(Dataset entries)
-=-=-=-=-
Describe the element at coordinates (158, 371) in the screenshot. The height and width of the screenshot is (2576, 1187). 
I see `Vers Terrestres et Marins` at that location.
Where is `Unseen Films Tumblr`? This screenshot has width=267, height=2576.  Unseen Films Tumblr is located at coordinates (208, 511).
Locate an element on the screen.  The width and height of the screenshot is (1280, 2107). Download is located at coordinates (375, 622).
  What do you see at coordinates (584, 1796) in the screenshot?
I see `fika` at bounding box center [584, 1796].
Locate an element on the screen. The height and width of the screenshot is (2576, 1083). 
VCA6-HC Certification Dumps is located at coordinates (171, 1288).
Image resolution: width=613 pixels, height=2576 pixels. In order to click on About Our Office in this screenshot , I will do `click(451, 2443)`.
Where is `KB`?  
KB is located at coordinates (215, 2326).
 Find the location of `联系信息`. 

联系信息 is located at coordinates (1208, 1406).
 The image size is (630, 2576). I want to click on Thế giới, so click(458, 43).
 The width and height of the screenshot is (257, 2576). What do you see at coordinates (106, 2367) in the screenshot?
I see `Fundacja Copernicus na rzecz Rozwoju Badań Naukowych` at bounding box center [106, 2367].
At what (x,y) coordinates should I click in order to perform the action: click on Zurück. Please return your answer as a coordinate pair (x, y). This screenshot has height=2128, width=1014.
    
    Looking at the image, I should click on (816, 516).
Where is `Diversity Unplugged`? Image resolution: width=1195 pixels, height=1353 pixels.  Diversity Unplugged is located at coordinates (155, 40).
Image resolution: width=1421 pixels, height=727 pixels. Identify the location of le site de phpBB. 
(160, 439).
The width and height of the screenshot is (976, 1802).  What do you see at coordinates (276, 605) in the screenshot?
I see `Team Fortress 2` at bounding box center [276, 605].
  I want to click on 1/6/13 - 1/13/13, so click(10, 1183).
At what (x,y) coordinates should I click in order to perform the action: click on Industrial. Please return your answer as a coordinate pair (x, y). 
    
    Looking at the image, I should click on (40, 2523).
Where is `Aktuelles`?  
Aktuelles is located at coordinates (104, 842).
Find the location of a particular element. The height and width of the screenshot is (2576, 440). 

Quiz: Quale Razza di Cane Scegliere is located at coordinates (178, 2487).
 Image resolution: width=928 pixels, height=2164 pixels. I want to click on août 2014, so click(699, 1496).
-=-=-=-=-
**Work item**
All entries shown above should be printed again exactly.

**The answer**
Describe the element at coordinates (158, 371) in the screenshot. The height and width of the screenshot is (2576, 1187). 
I see `Vers Terrestres et Marins` at that location.
Where is `Unseen Films Tumblr`? This screenshot has width=267, height=2576.  Unseen Films Tumblr is located at coordinates (208, 511).
Locate an element on the screen.  The width and height of the screenshot is (1280, 2107). Download is located at coordinates (375, 622).
  What do you see at coordinates (584, 1796) in the screenshot?
I see `fika` at bounding box center [584, 1796].
Locate an element on the screen. The height and width of the screenshot is (2576, 1083). 
VCA6-HC Certification Dumps is located at coordinates (171, 1288).
Image resolution: width=613 pixels, height=2576 pixels. In order to click on About Our Office in this screenshot , I will do `click(451, 2443)`.
Where is `KB`?  
KB is located at coordinates (215, 2326).
 Find the location of `联系信息`. 

联系信息 is located at coordinates (1208, 1406).
 The image size is (630, 2576). I want to click on Thế giới, so click(458, 43).
 The width and height of the screenshot is (257, 2576). What do you see at coordinates (106, 2367) in the screenshot?
I see `Fundacja Copernicus na rzecz Rozwoju Badań Naukowych` at bounding box center [106, 2367].
At what (x,y) coordinates should I click in order to perform the action: click on Zurück. Please return your answer as a coordinate pair (x, y). This screenshot has height=2128, width=1014.
    
    Looking at the image, I should click on (816, 516).
Where is `Diversity Unplugged`? Image resolution: width=1195 pixels, height=1353 pixels.  Diversity Unplugged is located at coordinates (155, 40).
Image resolution: width=1421 pixels, height=727 pixels. Identify the location of le site de phpBB. 
(160, 439).
The width and height of the screenshot is (976, 1802).  What do you see at coordinates (276, 605) in the screenshot?
I see `Team Fortress 2` at bounding box center [276, 605].
  I want to click on 1/6/13 - 1/13/13, so click(10, 1183).
At what (x,y) coordinates should I click in order to perform the action: click on Industrial. Please return your answer as a coordinate pair (x, y). 
    
    Looking at the image, I should click on (40, 2523).
Where is `Aktuelles`?  
Aktuelles is located at coordinates (104, 842).
Find the location of a particular element. The height and width of the screenshot is (2576, 440). 

Quiz: Quale Razza di Cane Scegliere is located at coordinates (178, 2487).
 Image resolution: width=928 pixels, height=2164 pixels. I want to click on août 2014, so click(699, 1496).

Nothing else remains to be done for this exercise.